Data:
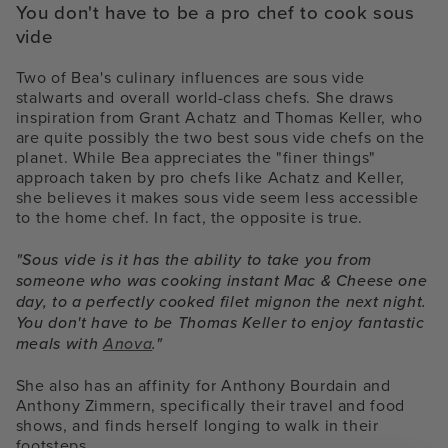
You don't have to be a pro chef to cook sous
vide
Two of Bea's culinary influences are sous vide
stalwarts and overall world-class chefs. She draws
inspiration from Grant Achatz and Thomas Keller, who
are quite possibly the two best sous vide chefs on the
planet. While Bea appreciates the "finer things"
approach taken by pro chefs like Achatz and Keller,
she believes it makes sous vide seem less accessible
to the home chef. In fact, the opposite is true.
"Sous vide is it has the ability to take you from
someone who was cooking instant Mac & Cheese one
day, to a perfectly cooked filet mignon the next night.
You don't have to be Thomas Keller to enjoy fantastic
meals with
Anova
."
She also has an affinity for Anthony Bourdain and
Anthony Zimmern, specifically their travel and food
shows, and finds herself longing to walk in their
footsteps.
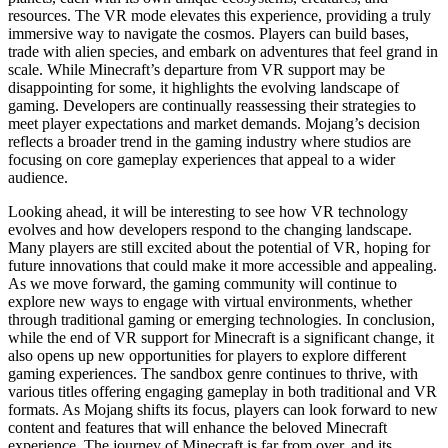
resources. The VR mode elevates this experience, providing a truly
immersive way to navigate the cosmos. Players can build bases,
trade with alien species, and embark on adventures that feel grand in
scale. While Minecraft’s departure from VR support may be
disappointing for some, it highlights the evolving landscape of
gaming. Developers are continually reassessing their strategies to
meet player expectations and market demands. Mojang’s decision
reflects a broader trend in the gaming industry where studios are
focusing on core gameplay experiences that appeal to a wider
audience.
Looking ahead, it will be interesting to see how VR technology
evolves and how developers respond to the changing landscape.
Many players are still excited about the potential of VR, hoping for
future innovations that could make it more accessible and appealing.
As we move forward, the gaming community will continue to
explore new ways to engage with virtual environments, whether
through traditional gaming or emerging technologies. In conclusion,
while the end of VR support for Minecraft is a significant change, it
also opens up new opportunities for players to explore different
gaming experiences. The sandbox genre continues to thrive, with
various titles offering engaging gameplay in both traditional and VR
formats. As Mojang shifts its focus, players can look forward to new
content and features that will enhance the beloved Minecraft
experience. The journey of Minecraft is far from over, and its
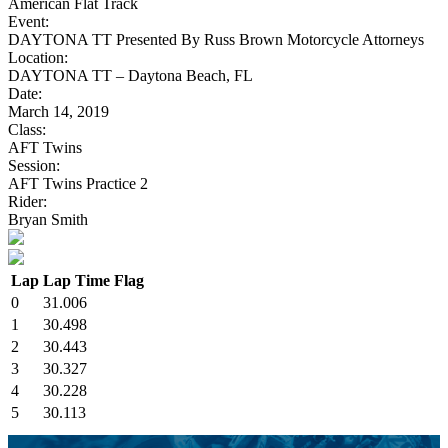
American Flat Track
Event:
DAYTONA TT Presented By Russ Brown Motorcycle Attorneys
Location:
DAYTONA TT – Daytona Beach, FL
Date:
March 14, 2019
Class:
AFT Twins
Session:
AFT Twins Practice 2
Rider:
Bryan Smith
Lap
Lap Time
Flag
0
31.006
1
30.498
2
30.443
3
30.327
4
30.228
5
30.113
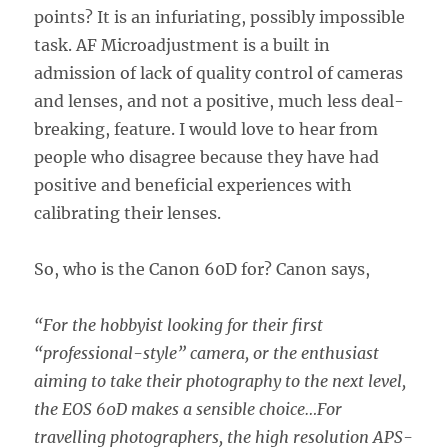
points? It is an infuriating, possibly impossible
task. AF Microadjustment is a built in
admission of lack of quality control of cameras
and lenses, and not a positive, much less deal-
breaking, feature. I would love to hear from
people who disagree because they have had
positive and beneficial experiences with
calibrating their lenses.
So, who is the Canon 60D for? Canon says,
“For the hobbyist looking for their first
“professional-style” camera, or the enthusiast
aiming to take their photography to the next level,
the EOS 60D makes a sensible choice…For
travelling photographers, the high resolution APS-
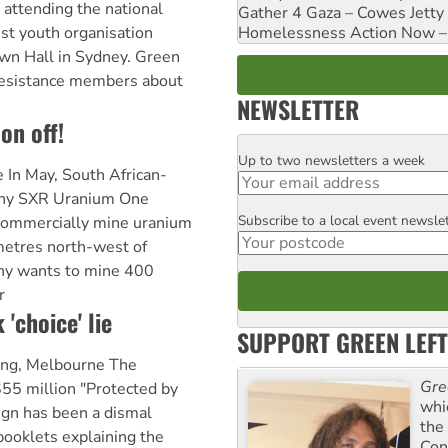
 attending the national
Gather 4 Gaza – Cowes Jetty
Homelessness Action Now – H
ist youth organisation
wn Hall in Sydney. Green
Resistance members about
NEWSLETTER
on off!
Up to two newsletters a week
Email
e In May, South African-
any SXR Uranium One
Subscribe to a local event newsle
Postcode
o commercially mine uranium
etres north-west of
ny wants to mine 400
r
 'choice' lie
SUPPORT GREEN LEFT
King, Melbourne The
Gre
5 million "Protected by
whi
ign has been a dismal
the
booklets explaining the
Con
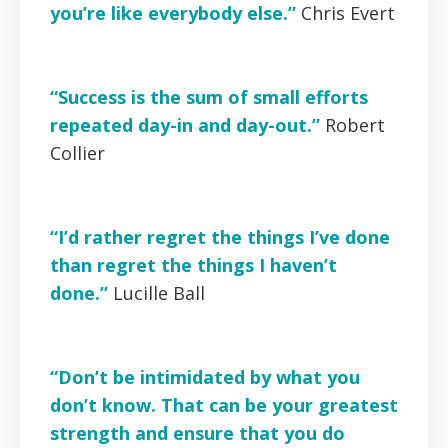
you’re like everybody else.”
Chris Evert
“Success is the sum of small efforts
repeated day-in and day-out.”
Robert
Collier
“I’d rather regret the things I’ve done
than regret the things I haven’t
done.”
Lucille Ball
“Don’t be intimidated by what you
don’t know. That can be your greatest
strength and ensure that you do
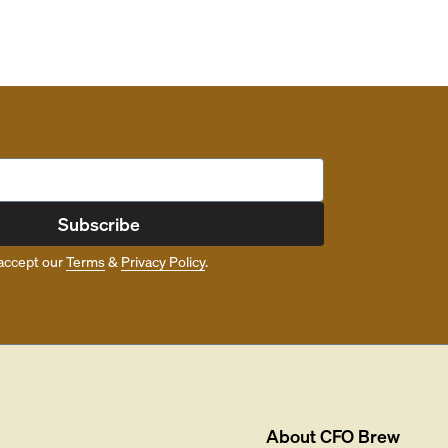
Subscribe
accept our
Terms
&
Privacy Policy
.
About
CFO Brew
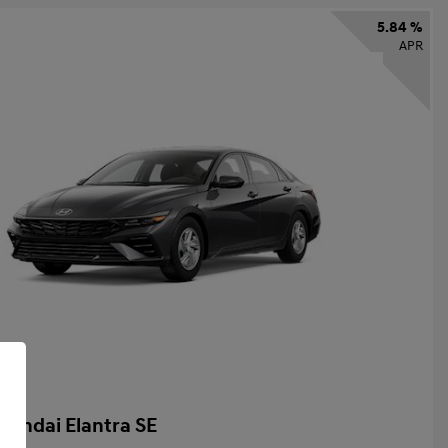
5.84 %
APR
yundai Elantra SE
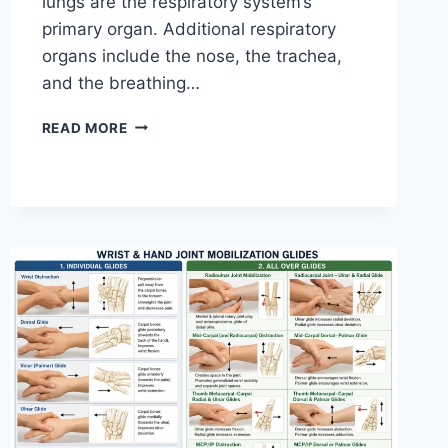
lungs are the respiratory system’s
primary organ. Additional respiratory
organs include the nose, the trachea,
and the breathing…
RESPIRATORY
READ MORE
SYSTEM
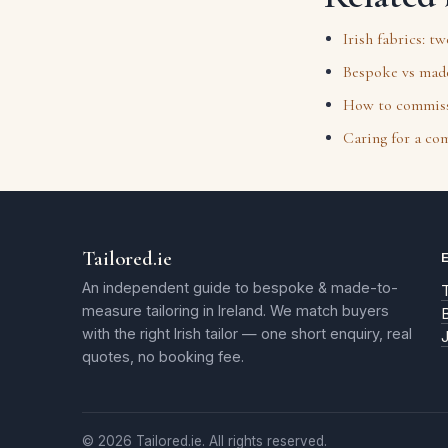
Irish fabrics: t
Bespoke vs made
How to commissi
Caring for a co
Tailored.ie
An independent guide to bespoke & made-to-
T
measure tailoring in Ireland. We match buyers
with the right Irish tailor — one short enquiry, real
quotes, no booking fee.
© 2026 Tailored.ie. All rights reserved.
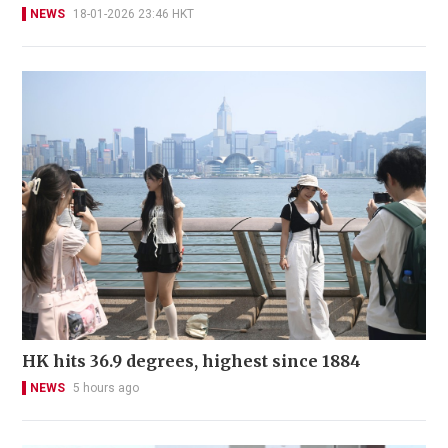
NEWS
18-01-2026 23:46 HKT
HK hits 36.9 degrees, highest since 1884
NEWS
5 hours ago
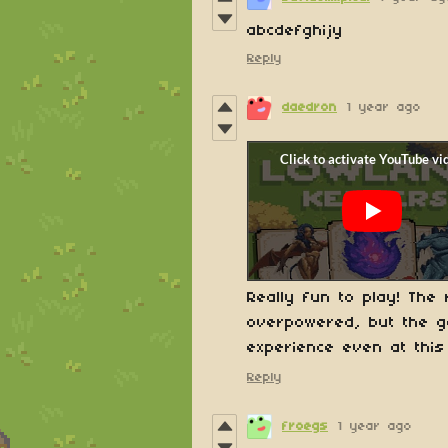
abcdefghijy
Reply
daedron
1 year ago
Really fun to play! Th
overpowered, but the g
experience even at this
Reply
froegs
1 year ago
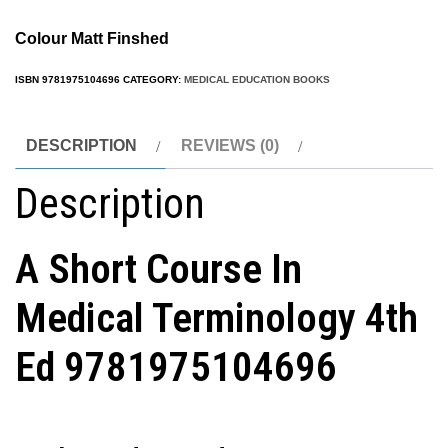
Colour Matt Finshed
ISBN
9781975104696
CATEGORY:
MEDICAL EDUCATION BOOKS
DESCRIPTION
REVIEWS (0)
Description
A Short Course In
Medical Terminology 4th
Ed
9781975104696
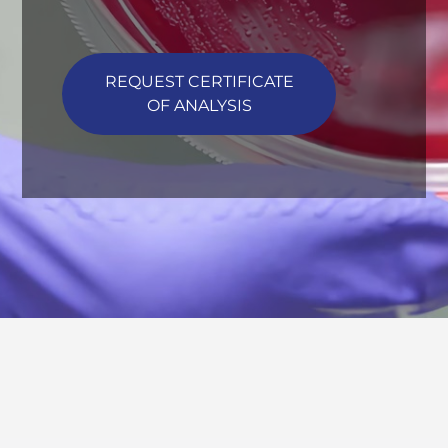
REQUEST CERTIFICATE
OF ANALYSIS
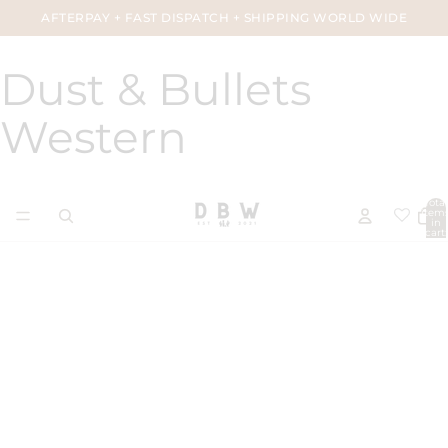
AFTERPAY + FAST DISPATCH + SHIPPING WORLD WIDE
Dust & Bullets
Western
Total
item
in
cart:
0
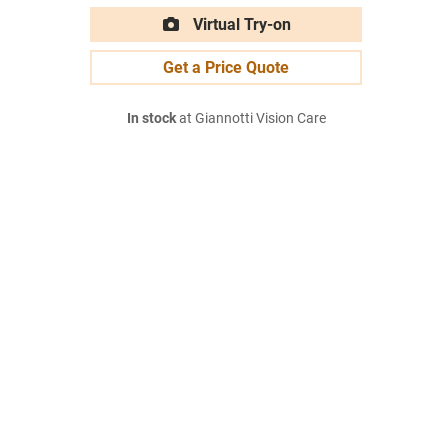
Virtual Try-on
Get a Price Quote
In stock
at Giannotti Vision Care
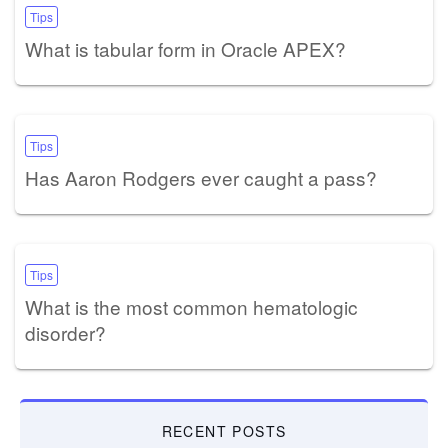
Tips
What is tabular form in Oracle APEX?
Tips
Has Aaron Rodgers ever caught a pass?
Tips
What is the most common hematologic
disorder?
RECENT POSTS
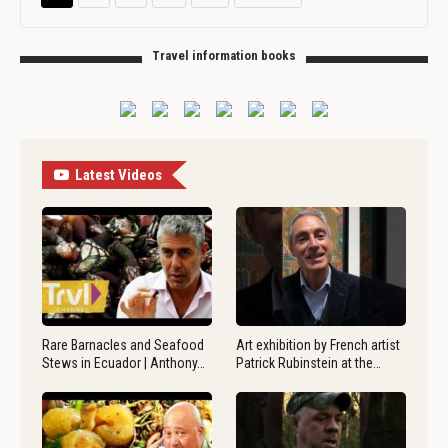
Travel information books
Latest Videos
Rare Barnacles and Seafood
Art exhibition by French artist
Stews in Ecuador | Anthony…
Patrick Rubinstein at the…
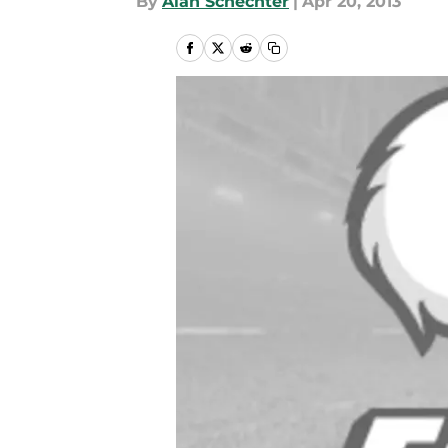
By
Alan Schechter
|
Apr 20, 2013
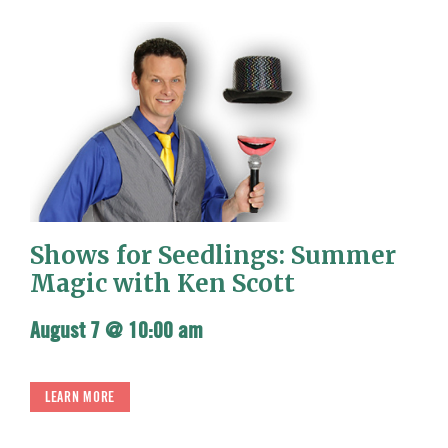
Shows for Seedlings: Summer
Magic with Ken Scott
August 7 @ 10:00 am
LEARN MORE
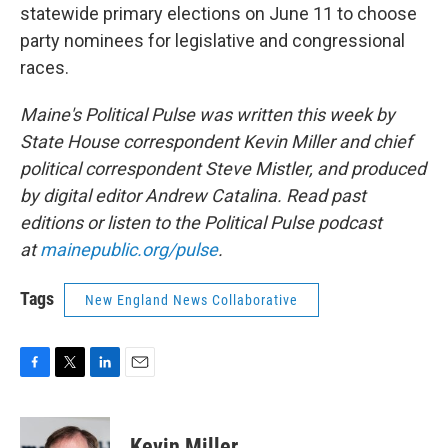
statewide primary elections on June 11 to choose
party nominees for legislative and congressional
races.
Maine's Political Pulse was written this week by
State House correspondent Kevin Miller and chief
political correspondent Steve Mistler, and produced
by digital editor Andrew Catalina. Read past
editions or listen to the Political Pulse podcast
at
mainepublic.org/pulse
.
Tags
New England News Collaborative
F
T
L
E
a
w
i
m
c
i
n
a
e
t
k
i
Kevin Miller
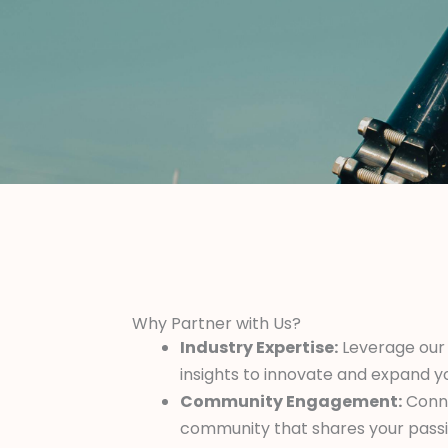
Why Partner with Us?
Industry Expertise:
Leverage our
insights to innovate and expand y
Community Engagement:
Conne
community that shares your pass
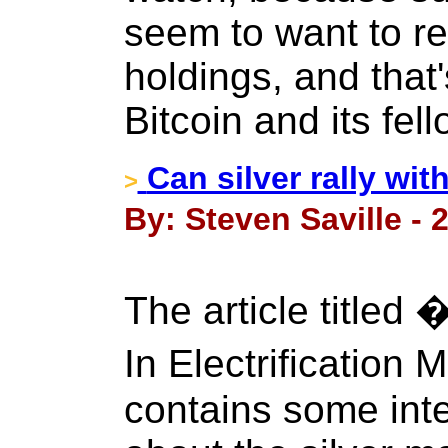
seem to want to r
holdings, and that
Bitcoin and its fel
Can silver rally wit
>
By: Steven Saville - 
The article titled 
In Electrification
contains some int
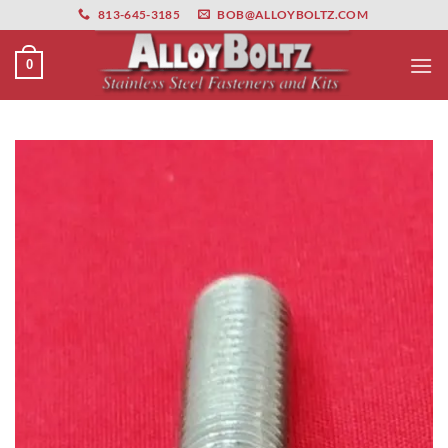
primebahis instagram
Skip
amgbahis
amgbahis fiber optik
amgbahis int
813-645-3185
BOB@ALLOYBOLTZ.COM
to
content
0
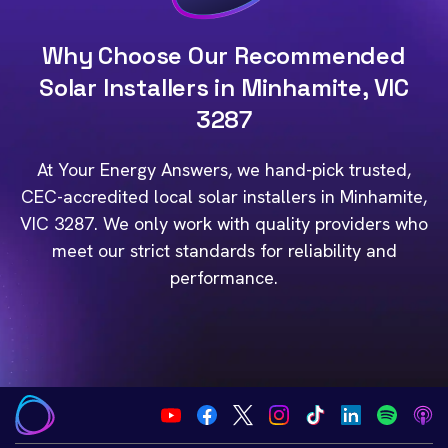
Why Choose Our Recommended
Solar Installers in Minhamite, VIC
3287
At Your Energy Answers, we hand-pick trusted,
CEC-accredited local solar installers in Minhamite,
VIC 3287. We only work with quality providers who
meet our strict standards for reliability and
performance.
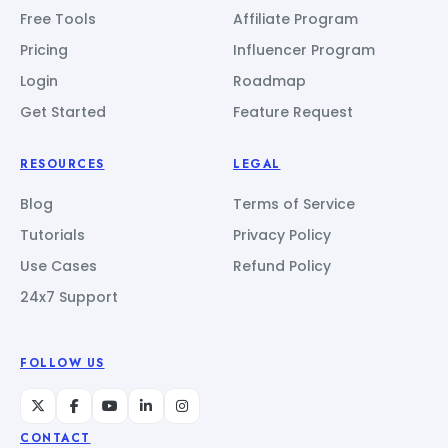
Free Tools
Affiliate Program
Pricing
Influencer Program
Login
Roadmap
Get Started
Feature Request
RESOURCES
LEGAL
Blog
Terms of Service
Tutorials
Privacy Policy
Use Cases
Refund Policy
24x7 Support
FOLLOW US
CONTACT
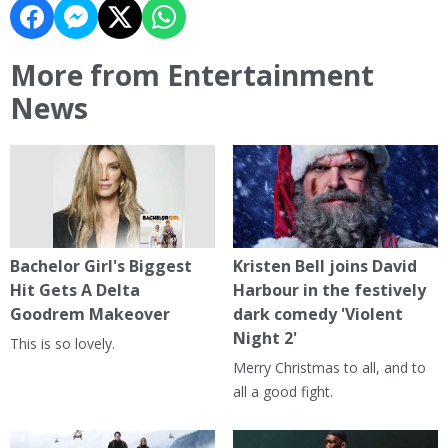
More from Entertainment
News
Bachelor Girl's Biggest
Kristen Bell joins David
Hit Gets A Delta
Harbour in the festively
Goodrem Makeover
dark comedy 'Violent
Night 2'
This is so lovely.
Merry Christmas to all, and to
all a good fight.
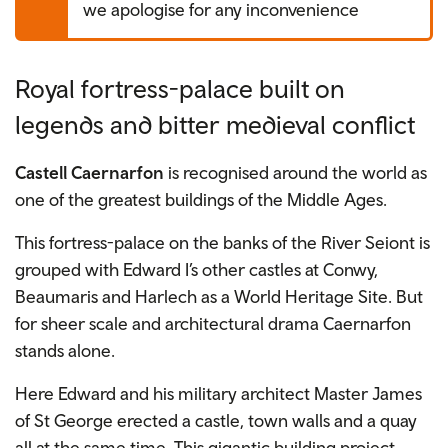
we apologise for any inconvenience
Royal fortress-palace built on
legends and bitter medieval conflict
Castell Caernarfon
is recognised around the world as
one of the greatest buildings of the Middle Ages.
This fortress-palace on the banks of the River Seiont is
grouped with Edward I’s other castles at Conwy,
Beaumaris and Harlech as a World Heritage Site. But
for sheer scale and architectural drama Caernarfon
stands alone.
Here Edward and his military architect Master James
of St George erected a castle, town walls and a quay
all at the same time. This gigantic building project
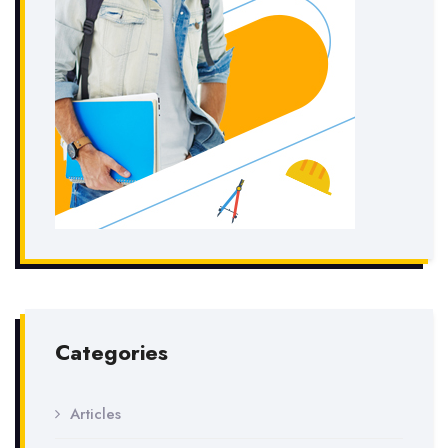
Categories
Articles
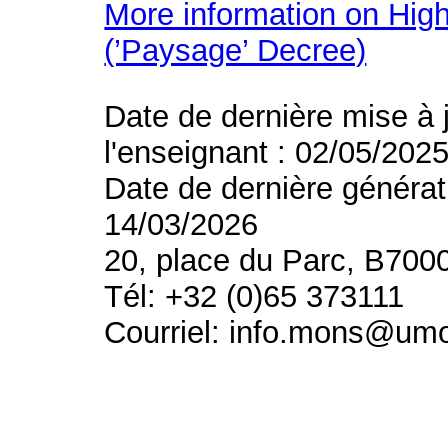
More information on High
(’Paysage’ Decree)
Date de dernière mise à 
l'enseignant : 02/05/202
Date de dernière générat
14/03/2026
20, place du Parc, B700
Tél: +32 (0)65 373111
Courriel: info.mons@um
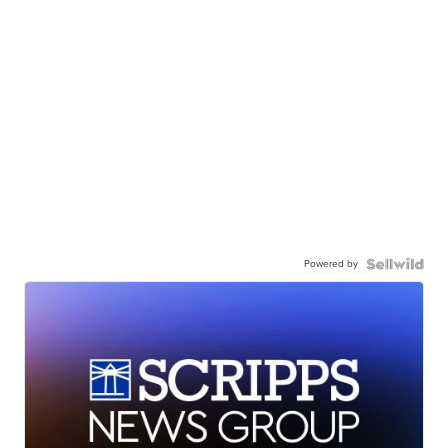
Powered by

Task instructions:
Retype the portion of the data above that starts on the line with "As we move forward, the" and finishes on the line with "gaming experiences. The", including both of those lines.

Solution for this exercise:
As we move forward, the gaming community will continue to
explore new ways to engage with virtual environments, whether
through traditional gaming or emerging technologies. In conclusion,
while the end of VR support for Minecraft is a significant change, it
also opens up new opportunities for players to explore different
gaming experiences. The sandbox genre continues to thrive, with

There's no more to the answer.